Towards a species search engine: KISSE offers a rigorous statistical framework for bone collagen tandem mass spectrometry data
Towards a species search engine: KISSE offers a rigorous statistical framework for bone collagen tandem mass spectrometry data
Gharibi, H.; Saei, A. A.; Chernobrovkin, A. L.; Lundstrom, S. L.; Lyu, H.; Meng, Z.; Vegvari, A.; Gaetani, M.; Zubarev, R. A.
AbstractDNA and bone collagen are two key sources of resilient molecular markers used to identify species from their remains.

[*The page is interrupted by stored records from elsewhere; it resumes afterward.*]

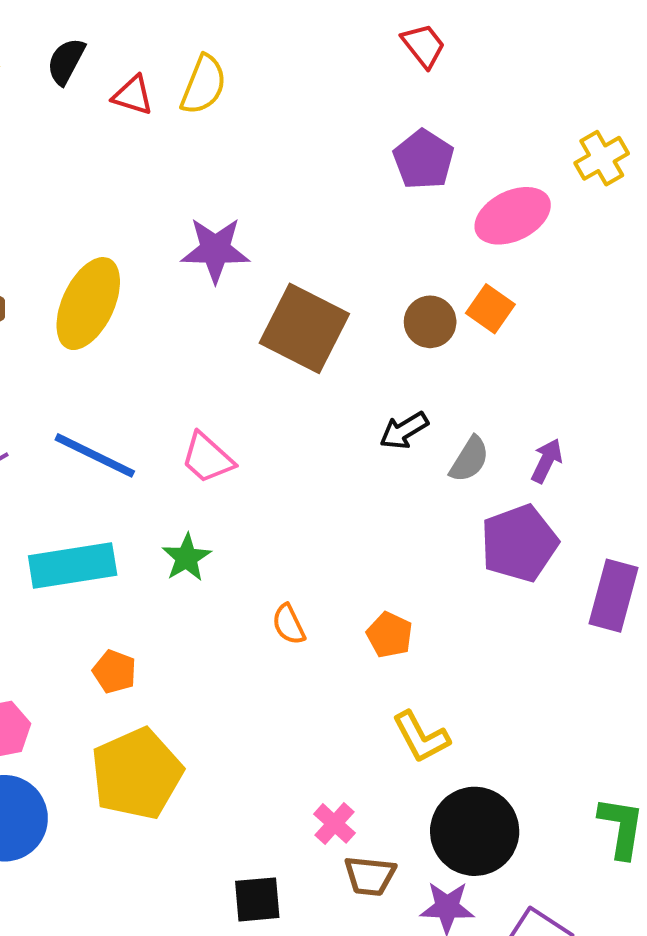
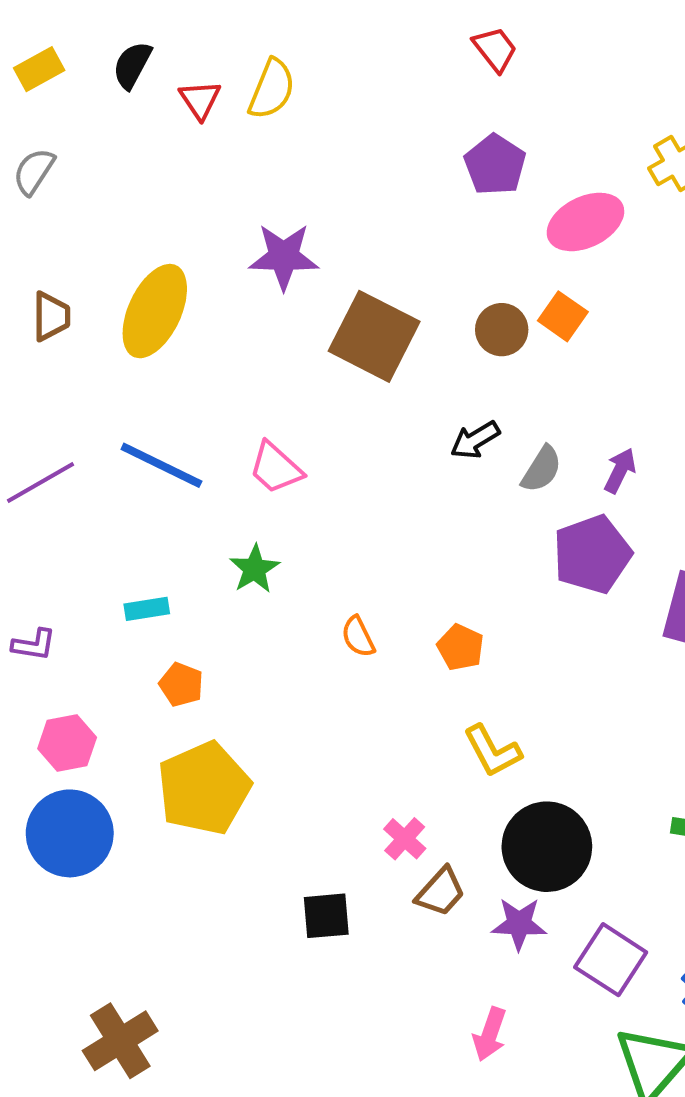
red triangle: (133, 95) -> (200, 100), turned 39
cyan rectangle: (73, 565) -> (147, 609), moved, size x0.5
brown trapezoid: (370, 876) -> (441, 892), turned -54

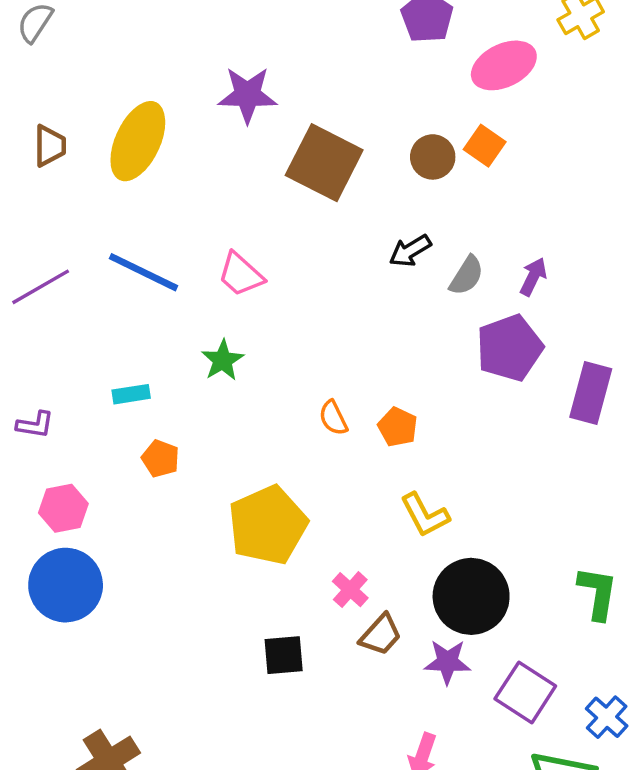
orange semicircle: (358, 637) -> (333, 418), moved
yellow pentagon: (204, 788) -> (268, 525), moved

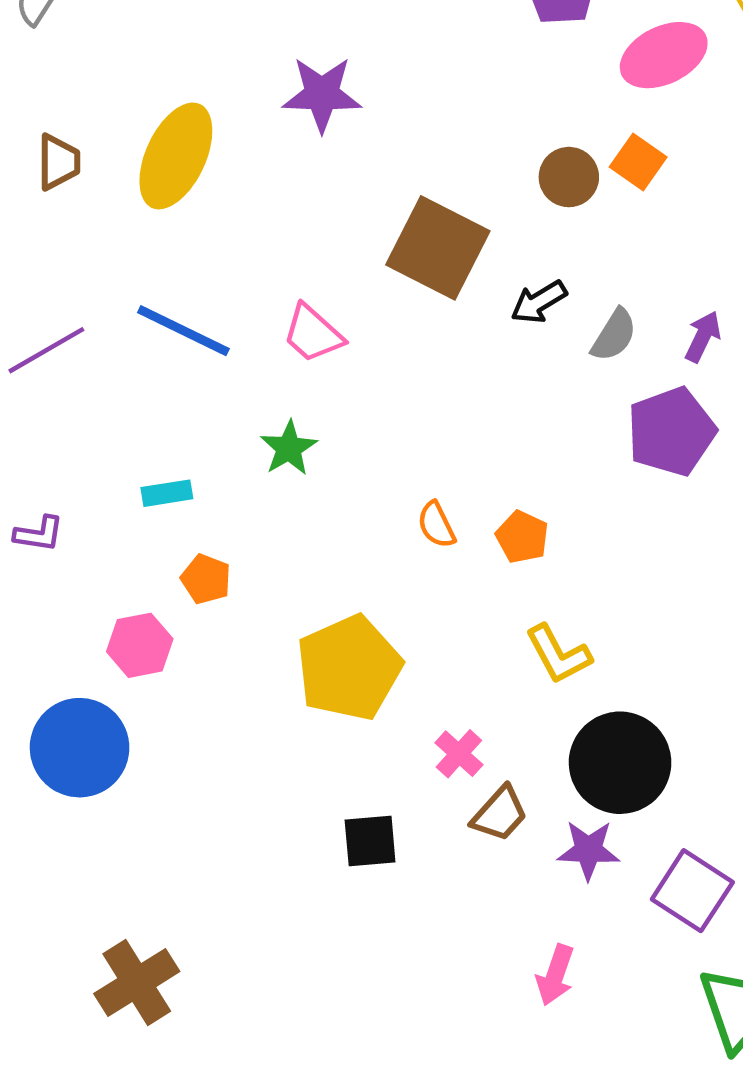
brown square: (324, 163) -> (438, 248), moved
pink hexagon: (63, 508) -> (140, 645), moved

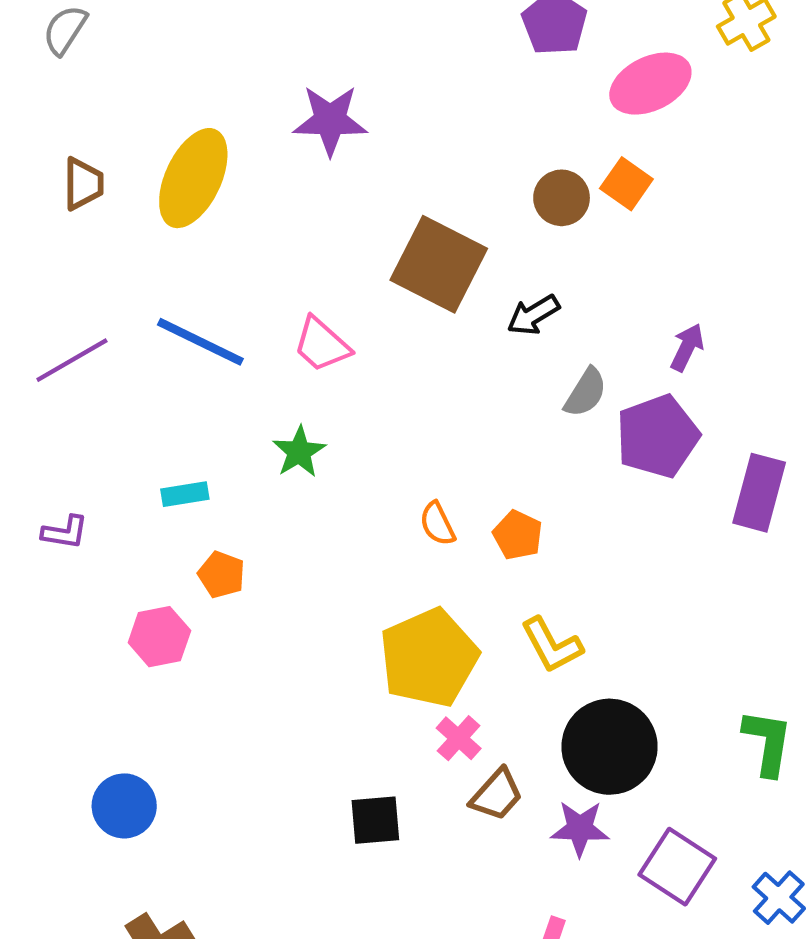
gray semicircle: (614, 335) -> (586, 393), moved
yellow pentagon: (349, 668) -> (429, 658), moved
blue circle: (80, 748) -> (124, 806), moved, size x0.7

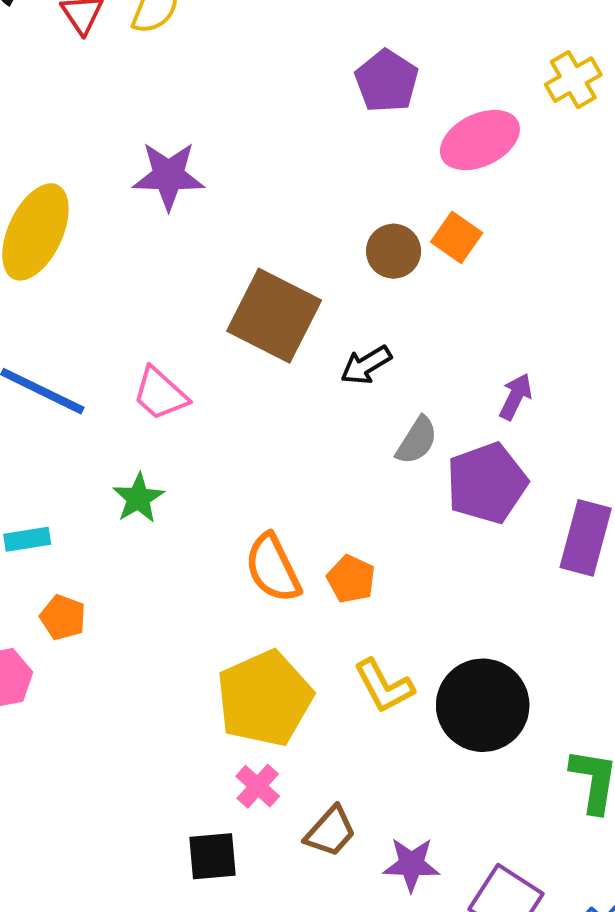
orange semicircle: (437, 524) -> (273, 568), size x1.6
pink cross: (459, 738) -> (258, 786), moved
black circle: (610, 747) -> (483, 705), moved

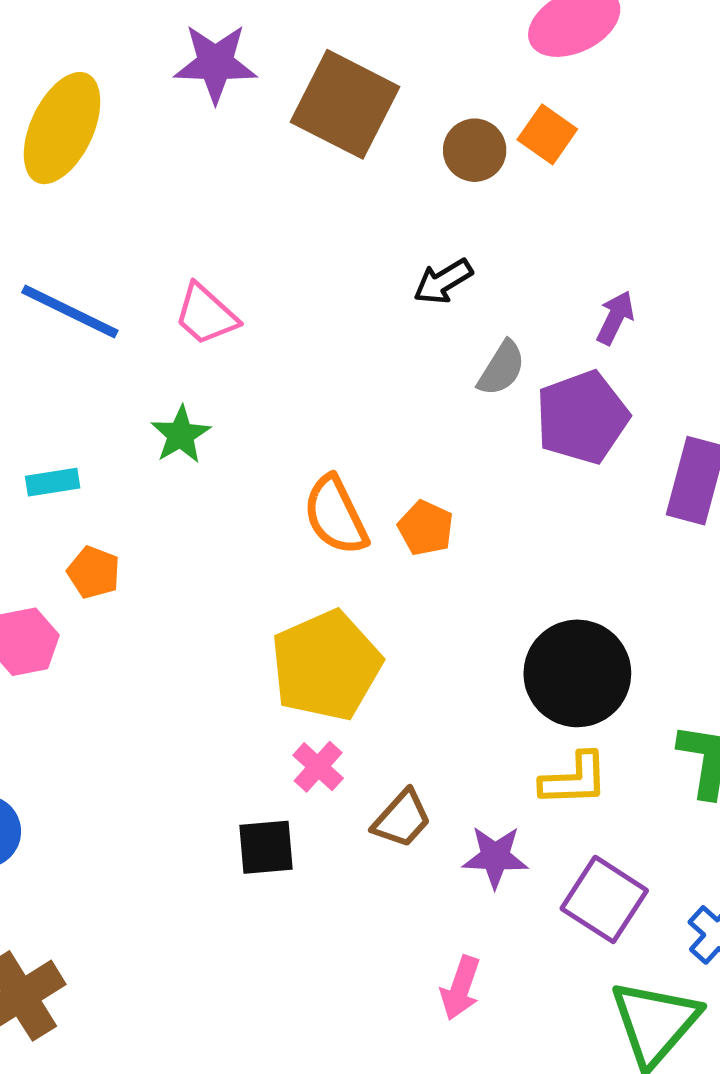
brown square: (274, 316) -> (345, 104), moved
yellow L-shape: (384, 686) -> (574, 779), moved, turned -64

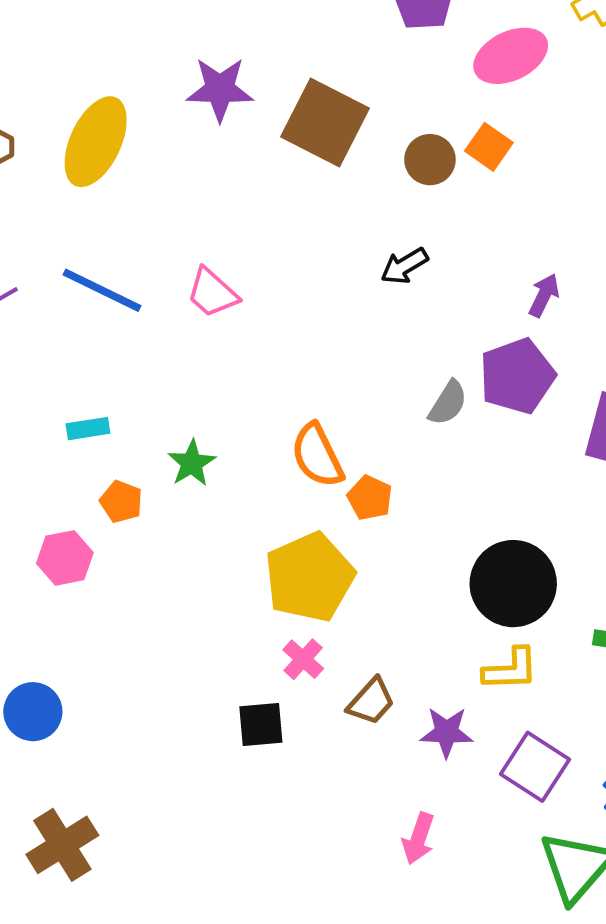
gray semicircle: (501, 368) -> (448, 403), moved
green star: (181, 435) -> (192, 463), moved
orange pentagon: (426, 528) -> (370, 498), moved

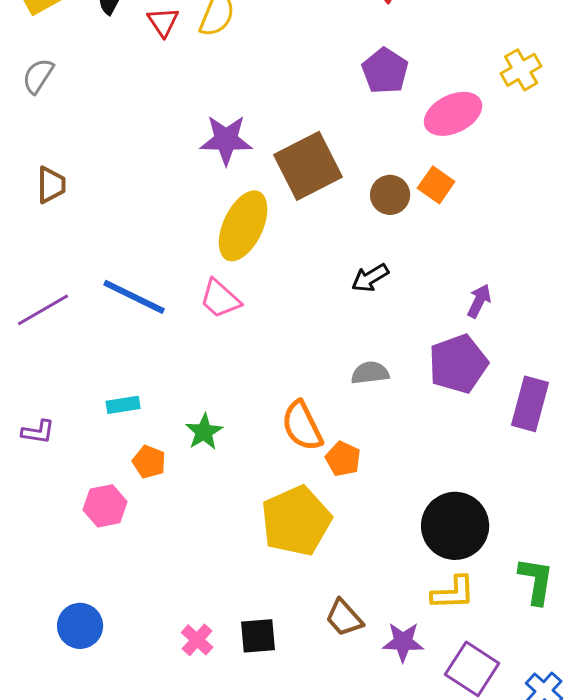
brown square: (325, 122) -> (308, 166), turned 36
yellow ellipse: (96, 142) -> (243, 226), moved
gray semicircle: (448, 403) -> (370, 373), moved, turned -129
pink cross: (303, 659) -> (197, 640), moved
brown trapezoid: (371, 701) -> (344, 618), turned 96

Collagen is more stable than DNA, and thus it is preferred for ancient and degraded samples. Current mass spectrometry-based collagen sequencing approaches are empirical and lack a rigorous statistical framework. Based on the well-developed approaches to protein identification in shotgun proteomics, we introduce a first approximation of the species search engine (SSE). Our SSE named KISSE is based on a species-specific library of collagenous peptides that uses both peptide sequences and their relative abundances. The developed statistical model can identify the species and the probability of correct identification, as well as determine the likelihood of the analyzed species not being in the library. We discuss the advantages and limitations of the proposed approach and the possibility of extending it to other tissues.